The boondocks is a show and comic that simply tells the world exactly what everyone is thinking but too afraid to talk about outside their own home.


The Boondocks: Because I Know You Don't Read the Newspaper is a satirical comedy in comic book form. It follows a young, political radical named Huey Freeman and his brother Riley, who have just moved from inner-city Chicago to an upscale suburban community with their grandfather. Huey and Riley cope with never being outside the city, much less surrounded by white people who are equally as ignorant to the Freeman's "blackness." They befriend a biracial girl named Jazmine, who is also new to the neighborhood and struggles with her racial identity (which Huey takes upon himself to tell her that she is just as black as he is.) The brothers terrorize the neighborhood with delinquent acts of vandalism and the spreading of Huey's black nationalist banter for the sake of not losing their hard, inner-city identity.

Kiara Quinlan

this is so

Hannah Givens

Surprised how much I enjoyed this. Cute and funny and on point.

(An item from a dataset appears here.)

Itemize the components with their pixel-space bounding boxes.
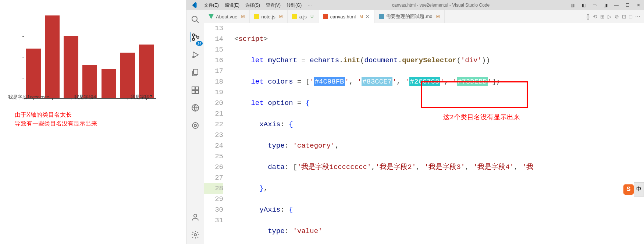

Loved it! Just as good as the television show.


Free Jolly Jenkins!

Daniel Belay

The Boondocks cleverly packs in social commentary, laughs, and a great storyline seamlessly. It's one of those books that will have you laughing even while discussing some of the most controversial of topics. Best of all, it allows you to decide who is right for yourself. A must read.

Marsha Altman

Funny, but not really as good as the cartoon show, which is much tighter and more layered in its satire.

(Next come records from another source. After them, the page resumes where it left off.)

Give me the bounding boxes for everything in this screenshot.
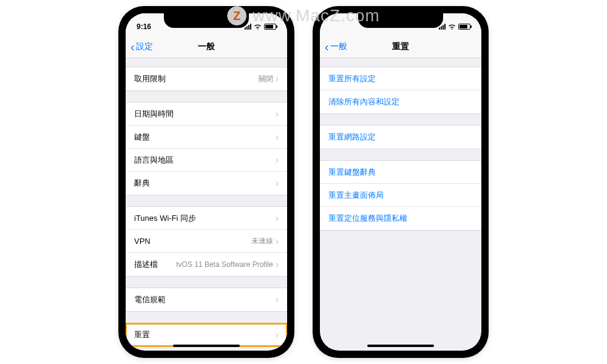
row-label: 鍵盤 <box>134 132 276 143</box>
row-label: 重置鍵盤辭典 <box>328 167 473 178</box>
row-label: VPN <box>134 237 251 246</box>
screen-left: 9:16 ‹ 設定 一般 取用限制關閉›日期與時間›鍵盤›語言與地區›辭典›iT… <box>126 13 287 351</box>
nav-back-button[interactable]: ‹ 設定 <box>131 41 153 53</box>
settings-row[interactable]: 重置› <box>126 323 287 346</box>
chevron-right-icon: › <box>276 329 279 340</box>
chevron-left-icon: ‹ <box>325 41 329 53</box>
settings-group: 取用限制關閉› <box>126 67 287 91</box>
chevron-right-icon: › <box>276 236 279 247</box>
settings-row[interactable]: 清除所有內容和設定 <box>320 90 481 113</box>
nav-title: 一般 <box>198 41 215 52</box>
nav-title: 重置 <box>392 41 409 52</box>
row-value: 關閉 <box>259 74 273 84</box>
home-indicator-icon[interactable] <box>173 345 240 347</box>
nav-bar: ‹ 一般 重置 <box>320 35 481 58</box>
reset-content[interactable]: 重置所有設定清除所有內容和設定重置網路設定重置鍵盤辭典重置主畫面佈局重置定位服務… <box>320 58 481 351</box>
settings-row[interactable]: 重置網路設定 <box>320 126 481 149</box>
phone-left: 9:16 ‹ 設定 一般 取用限制關閉›日期與時間›鍵盤›語言與地區›辭典›iT… <box>118 6 294 358</box>
row-label: iTunes Wi-Fi 同步 <box>134 213 276 224</box>
settings-row[interactable]: 電信規範› <box>126 288 287 311</box>
settings-group: 重置› <box>126 323 287 347</box>
chevron-right-icon: › <box>276 132 279 143</box>
chevron-right-icon: › <box>276 213 279 224</box>
watermark-text: www.MacZ.com <box>253 6 380 25</box>
chevron-right-icon: › <box>276 109 279 120</box>
row-label: 重置定位服務與隱私權 <box>328 213 473 224</box>
nav-back-label: 一般 <box>330 41 347 52</box>
chevron-right-icon: › <box>276 259 279 270</box>
settings-row[interactable]: iTunes Wi-Fi 同步› <box>126 207 287 230</box>
row-label: 電信規範 <box>134 294 276 305</box>
settings-group: 重置鍵盤辭典重置主畫面佈局重置定位服務與隱私權 <box>320 160 481 231</box>
nav-back-button[interactable]: ‹ 一般 <box>325 41 347 53</box>
status-time: 9:16 <box>137 22 151 31</box>
settings-group: 重置網路設定 <box>320 125 481 149</box>
row-label: 清除所有內容和設定 <box>328 96 473 107</box>
settings-row[interactable]: 重置定位服務與隱私權 <box>320 207 481 230</box>
row-label: 取用限制 <box>134 73 259 84</box>
settings-row[interactable]: 日期與時間› <box>126 103 287 126</box>
row-value: tvOS 11 Beta Software Profile <box>176 260 273 269</box>
screen-right: ‹ 一般 重置 重置所有設定清除所有內容和設定重置網路設定重置鍵盤辭典重置主畫面… <box>320 13 481 351</box>
settings-content[interactable]: 取用限制關閉›日期與時間›鍵盤›語言與地區›辭典›iTunes Wi-Fi 同步… <box>126 58 287 351</box>
chevron-right-icon: › <box>276 178 279 189</box>
settings-row[interactable]: 重置鍵盤辭典 <box>320 161 481 184</box>
settings-row[interactable]: 描述檔tvOS 11 Beta Software Profile› <box>126 253 287 276</box>
row-label: 日期與時間 <box>134 109 276 120</box>
chevron-right-icon: › <box>276 73 279 84</box>
settings-group: iTunes Wi-Fi 同步›VPN未連線›描述檔tvOS 11 Beta S… <box>126 206 287 277</box>
chevron-right-icon: › <box>276 155 279 166</box>
row-label: 描述檔 <box>134 259 176 270</box>
watermark: Z www.MacZ.com <box>227 6 380 25</box>
row-label: 語言與地區 <box>134 155 276 166</box>
home-indicator-icon[interactable] <box>367 345 434 347</box>
row-label: 重置 <box>134 329 276 340</box>
settings-row[interactable]: VPN未連線› <box>126 230 287 253</box>
row-label: 重置所有設定 <box>328 73 473 84</box>
phone-right: ‹ 一般 重置 重置所有設定清除所有內容和設定重置網路設定重置鍵盤辭典重置主畫面… <box>313 6 489 358</box>
watermark-badge-icon: Z <box>227 6 246 25</box>
nav-bar: ‹ 設定 一般 <box>126 35 287 58</box>
settings-group: 電信規範› <box>126 288 287 312</box>
row-label: 重置網路設定 <box>328 132 473 143</box>
row-value: 未連線 <box>251 236 273 246</box>
settings-group: 日期與時間›鍵盤›語言與地區›辭典› <box>126 102 287 195</box>
nav-back-label: 設定 <box>136 41 153 52</box>
status-right <box>439 24 470 30</box>
chevron-right-icon: › <box>276 294 279 305</box>
settings-row[interactable]: 取用限制關閉› <box>126 67 287 90</box>
battery-icon <box>458 24 470 30</box>
settings-row[interactable]: 語言與地區› <box>126 149 287 172</box>
row-label: 辭典 <box>134 178 276 189</box>
settings-row[interactable]: 重置所有設定 <box>320 67 481 90</box>
wifi-icon <box>448 24 456 30</box>
row-label: 重置主畫面佈局 <box>328 190 473 201</box>
settings-row[interactable]: 鍵盤› <box>126 126 287 149</box>
settings-row[interactable]: 重置主畫面佈局 <box>320 184 481 207</box>
settings-group: 重置所有設定清除所有內容和設定 <box>320 67 481 114</box>
chevron-left-icon: ‹ <box>131 41 135 53</box>
settings-row[interactable]: 辭典› <box>126 172 287 195</box>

This is how I truly enjoy the Boondocks. The story lines on television do cover good topics, but theres nothing like the freedom of print and ink. Theres just nothing like it! Aaron McGruder is a great story teller and historian and uses a very beautiful kaleidoscope of characters to weave his stories. Just read, and laugh, and learn.

Sidik Fofana

SIX WORD REVIEW: A very dangerous cartoon, good sir.


So Funny

Katrina (Kindred Dreamheart)

The Boondocks is one of those creative ideas that have graced multiple broadcasting outlets. There’s the television show, the Sunday comic strip, and the novel. I was first introduced to them in the Sunday papers. I’ll admit I only looked at the pictures, happy that there’s a “brown people” cartoon. (Don’t judge me. Hey, we were all young and oblivious once.) I watched one episode of this television show back when it first aired. It was a big deal at the time in my neighborhood, because very few “all African American” portrayed cartoons were available. I absolutely despised Uncle Ruckus and the repeated use of the N-word. While there are episodes that are hilarious, I can’t help but wonder the morals behind the mockery. Recently a co-worker asked me if I’ve read the novels and offered to lend them to me. I was reluctant at first, but NOW I SEE! There is so much more then what’s on the surface. This installment of the series combines all the segments from the Sunday Paper. The title says it all. I took an African American studies course in High School; and this is reminiscent of that. This author fuses the sociology of black people with comedy 101. He found a way to create a character that’s representation of the most common generalization of personality’s psychological mechanics. It’s funny and sad at the same time. Funny because I can see many people I know depicted in the mannerisms of the fictional characters. It sad because it chastises ALL RACES at the same time; Yet many view this comic as “just a black thing”. The Boondocks is political cartoon tackling issues on religion, social, current events, and self reflection. The brutal harsh comedy may turn people away from the real message, but without the voices and antics, the moral can be found in the novels. I don’t agree with every strip or every episode, but the bold & brave bravado tenacity begs to be recognized. I look forward to reading the next novel; because this is the kind of controversial stuff too frowned upon to air on television.

Donald Zepeda

A fantastic introduction to the series.

Bee Dee

Ha! I love these guys... I especially love the telemarketer revenge scenario!